Artikel Mandel dan pernyataan “Sekretariat Tergabung” dicetak bersama dengan artikel oleh seorang anggota PKI Pablois, oleh Partai Pekerja Sosialis AS dalam sebuah pamflet bernama “Bencana di Indonesia” tertanggal Desember 1966. Lengkap dengan sebuah kata awal oleh Joseph Hansen, seorang pemimpin PPS yang memainkan peranan busuk dalam pergabungan kembali dengan para Pablois.
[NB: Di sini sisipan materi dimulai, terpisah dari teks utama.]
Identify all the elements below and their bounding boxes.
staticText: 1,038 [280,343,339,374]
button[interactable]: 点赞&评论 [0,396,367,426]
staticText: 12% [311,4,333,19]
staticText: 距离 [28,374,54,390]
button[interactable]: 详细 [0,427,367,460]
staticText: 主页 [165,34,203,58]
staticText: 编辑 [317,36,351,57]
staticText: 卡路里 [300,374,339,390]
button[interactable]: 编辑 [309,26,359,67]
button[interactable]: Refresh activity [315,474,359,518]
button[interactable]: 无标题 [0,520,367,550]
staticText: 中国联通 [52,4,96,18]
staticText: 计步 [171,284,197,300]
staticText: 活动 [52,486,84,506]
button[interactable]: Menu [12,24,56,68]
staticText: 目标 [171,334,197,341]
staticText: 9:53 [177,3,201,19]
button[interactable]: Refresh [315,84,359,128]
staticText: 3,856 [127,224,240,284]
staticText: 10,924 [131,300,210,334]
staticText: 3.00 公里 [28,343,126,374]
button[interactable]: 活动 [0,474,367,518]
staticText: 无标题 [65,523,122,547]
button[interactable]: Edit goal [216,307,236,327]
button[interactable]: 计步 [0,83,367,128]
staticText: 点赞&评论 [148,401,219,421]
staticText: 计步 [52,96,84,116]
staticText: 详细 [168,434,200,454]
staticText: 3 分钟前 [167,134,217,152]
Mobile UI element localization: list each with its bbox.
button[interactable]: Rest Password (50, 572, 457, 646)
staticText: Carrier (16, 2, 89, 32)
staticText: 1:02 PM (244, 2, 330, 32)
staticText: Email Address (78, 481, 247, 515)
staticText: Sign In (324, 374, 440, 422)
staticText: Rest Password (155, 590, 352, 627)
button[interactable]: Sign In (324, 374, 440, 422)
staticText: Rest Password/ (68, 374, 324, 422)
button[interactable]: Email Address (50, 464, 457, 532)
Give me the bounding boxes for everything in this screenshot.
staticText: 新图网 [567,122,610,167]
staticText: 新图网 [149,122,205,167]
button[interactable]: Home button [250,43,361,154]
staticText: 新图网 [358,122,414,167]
Hansen, yang setelah itu diungkapkan sebagai agen Stalinis yang menjadi alat FBI dalam PPS, merupakan penghasut utama dalam perpecahan PPS dari KIIK di tahun 1963. Hansen berusaha untuk menenangkan para pembaca pamflet ini bahwa “salah satu ciri politik dunia sekarang” adalah “kecepatan rakyat untuk dapat memulihkan diri dari kekalahan-kekalahan yang dulunya akan membuat mereka tunduk selama puluhan tahun.”
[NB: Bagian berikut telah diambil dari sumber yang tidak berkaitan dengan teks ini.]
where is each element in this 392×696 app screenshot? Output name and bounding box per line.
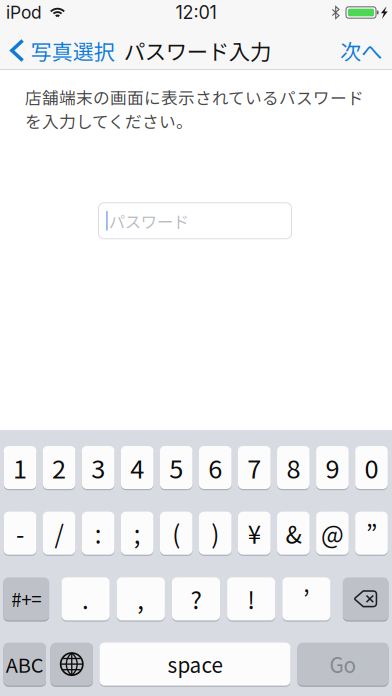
button[interactable]: ) (199, 512, 232, 556)
button[interactable]: 次へ (328, 28, 392, 73)
staticText: #+= (11, 585, 41, 612)
staticText: @ (321, 516, 344, 551)
staticText: : (95, 516, 102, 551)
staticText: 写真選択 (31, 35, 115, 66)
button[interactable]: / (43, 512, 75, 556)
button[interactable]: ABC (4, 643, 46, 687)
staticText: . (82, 582, 89, 616)
staticText: ) (211, 516, 219, 551)
button[interactable]: Delete (343, 577, 388, 622)
button[interactable]: Go (298, 643, 388, 687)
button[interactable]: 1 (4, 446, 36, 490)
button[interactable]: 写真選択 (0, 28, 119, 73)
button[interactable]: ! (227, 577, 275, 622)
button[interactable]: 3 (82, 446, 114, 490)
button[interactable]: 7 (238, 446, 271, 490)
staticText: ( (172, 516, 180, 551)
staticText: 7 (247, 449, 261, 486)
button[interactable]: 2 (43, 446, 75, 490)
staticText: 12:01 (176, 2, 216, 23)
staticText: 2 (52, 449, 66, 486)
button[interactable]: ’ (282, 577, 330, 622)
staticText: iPod (6, 2, 42, 23)
staticText: パスワード (109, 209, 189, 233)
staticText: ¥ (248, 516, 261, 551)
staticText: パスワード入力 (124, 35, 271, 66)
button[interactable]: 5 (160, 446, 192, 490)
button[interactable]: 6 (199, 446, 232, 490)
staticText: ABC (6, 650, 44, 679)
staticText: 4 (130, 449, 144, 486)
staticText: / (55, 516, 64, 551)
staticText: 6 (208, 449, 222, 486)
button[interactable]: 8 (277, 446, 310, 490)
button[interactable]: - (4, 512, 36, 556)
button[interactable]: ( (160, 512, 192, 556)
staticText: 次へ (340, 35, 382, 66)
staticText: 店舗端末の画面に表示されているパスワード (25, 85, 364, 109)
button[interactable]: Next keyboard (50, 643, 93, 687)
button[interactable]: space (100, 643, 290, 687)
staticText: ? (190, 582, 202, 616)
button[interactable]: : (82, 512, 114, 556)
button[interactable]: & (277, 512, 310, 556)
staticText: 3 (91, 449, 105, 486)
button[interactable]: ¥ (238, 512, 271, 556)
staticText: ; (134, 516, 141, 551)
staticText: - (16, 516, 24, 551)
button[interactable]: #+= (3, 577, 49, 622)
staticText: Go (330, 649, 356, 679)
staticText: 9 (325, 449, 339, 486)
staticText: & (285, 516, 301, 551)
staticText: 0 (364, 449, 378, 486)
button[interactable]: , (117, 577, 165, 622)
button[interactable]: 4 (121, 446, 154, 490)
staticText: を入力してください。 (25, 109, 193, 133)
button[interactable]: 9 (316, 446, 349, 490)
button[interactable]: 0 (355, 446, 388, 490)
staticText: ” (366, 516, 377, 551)
staticText: ’ (303, 582, 310, 616)
staticText: space (168, 649, 222, 679)
button[interactable]: . (62, 577, 110, 622)
button[interactable]: @ (316, 512, 349, 556)
staticText: , (137, 582, 144, 616)
button[interactable]: ; (121, 512, 154, 556)
button[interactable]: ? (172, 577, 220, 622)
staticText: 8 (286, 449, 300, 486)
staticText: 5 (169, 449, 183, 486)
staticText: ! (247, 582, 255, 616)
staticText: 1 (13, 449, 27, 486)
button[interactable]: ” (355, 512, 388, 556)
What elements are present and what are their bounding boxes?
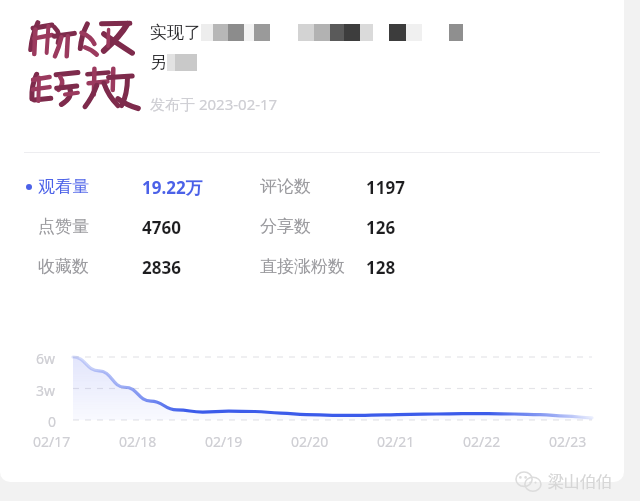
staticText: 观看量 [38, 176, 89, 197]
staticText: 分享数 [260, 216, 311, 237]
staticText: 另 [150, 52, 167, 73]
staticText: 19.22万 [142, 176, 203, 199]
staticText: 1197 [366, 176, 405, 199]
button[interactable]: 收藏数 [0, 256, 624, 290]
staticText: 发布于 2023-02-17 [150, 94, 278, 114]
staticText: 3w [36, 381, 56, 400]
staticText: 2836 [142, 256, 181, 279]
staticText: 02/20 [291, 432, 329, 451]
staticText: 收藏数 [38, 256, 89, 277]
staticText: 实现了 [150, 22, 201, 43]
staticText: 4760 [142, 216, 181, 239]
staticText: 02/17 [33, 432, 71, 451]
staticText: 02/23 [549, 432, 587, 451]
staticText: 02/18 [119, 432, 157, 451]
staticText: 点赞量 [38, 216, 89, 237]
staticText: 评论数 [260, 176, 311, 197]
staticText: 0 [48, 412, 57, 431]
staticText: 02/21 [377, 432, 415, 451]
staticText: 02/22 [463, 432, 501, 451]
staticText: 梁山伯伯 [548, 472, 612, 492]
staticText: 128 [366, 256, 396, 279]
button[interactable]: 观看量 [0, 176, 624, 210]
staticText: 126 [366, 216, 396, 239]
other: 阶级跨越 logo [26, 16, 144, 128]
staticText: 6w [36, 349, 56, 368]
staticText: 直接涨粉数 [260, 256, 345, 277]
staticText: 02/19 [205, 432, 243, 451]
button[interactable]: 点赞量 [0, 216, 624, 250]
button[interactable]: WeChat 梁山伯伯 [516, 472, 612, 492]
Ketidakperdulian para Pablois kepada nasib rakyat Indonesia bukan hanya hasil dari ketebalan kulit dan sikap merendahkan kelas pekerja mereka, yang merupakan ciri-ciri golongan petit-burjuis, tetapi juga merupakan usaha mereka untuk menutupi faktor kritis dalam pengkhianatan di Indonesia – peranan yang dimainkan oleh para Pablois dan wakil-wakil mereka di Indonesia sendiri.
Itu adalah ukuran dari sinisme para Pablois dan sikap tunduk mereka kepada para Stalinis dan kaum burjuis nasional bahwa tidak satupun dari artikel-artikel dan pernyataan-pernyataan yang dicetak dalam pamflet mereka di tahun 1966 menyebut keberadaan sebuah badan anggota dari “Sekretariat Tergabung” di Indonesia, apalagi menerangkan peranan badan itu dalam kejadian-kejadian sebelum kudeta.
Hanya ada satu pernyataan pendek untuk pelegalisasian dan pembebasan semua anggota PKI, Partai Murbah dan Partai Acoma, meskipun Partai Akoma mempunyai hubungan dengan para Pablois sedikitnya mulai tahun 1953 dan disahkan sebagai seksi “Sekretariat Tergabung” di tahun 1960, ketika PPS Amerika sedang meningkatkan manuver-manuver tak berprinsip mereka untuk bergabung kembali dengan para Pablois.
Penyebutan pendek tentang anggota-anggota mereka ini adalah pernyataan bersalah oleh para Pablois untuk menyembunyikan peranan yang mereka dan anak-anak didik mereka mainkan dalam memberi Stalinis-Stalinis PKI kepercayaan yang sangat mereka perlukan di tahun-tahun 1950an dan 1960an.
Bagaimana Munculnya Pabloisme di Indonesia
Partai Acoma berasal sebagai pecahan dari PKI di tahun 1948. Dengan memanggil diri mereka Trotsyis tanpa kebenaran, mereka menjadi pengalih dan penjebak oposisi kelas pekerja dan para petani terhadap dukungan yang diberikan PKI untuk rejim burjuis nasional Sukarno. Dipimpin oleh seorang anggota parlemen bernama Ibnu Parna, dokumen-dokumen program mereka menggambarkan PKI sebagai sebuah partai “Marxis-Leninis seperti kita.” Sebagai kita akan tunjukkan, ini adalah sebuah kebohongan dalam hal PKI dan Partai Acoma.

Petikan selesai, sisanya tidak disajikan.